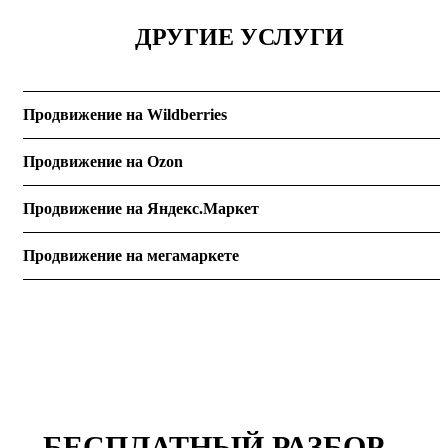
ДРУГИЕ УСЛУГИ
Продвижение на Wildberries
Продвижение на Ozon
Продвижение на Яндекс.Маркет
Продвижение на мегамаркете
БЕСПЛАТНЫЙ РАЗБОР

# # #

- PROBLEM REQUIREMENTS:
Please quote exactly the lines from the one containing "Продвижение на мегамаркете" through the last line of the records above, both included, and nothing else.

- EXERCISE RESPONSE:
Продвижение на мегамаркете
БЕСПЛАТНЫЙ РАЗБОР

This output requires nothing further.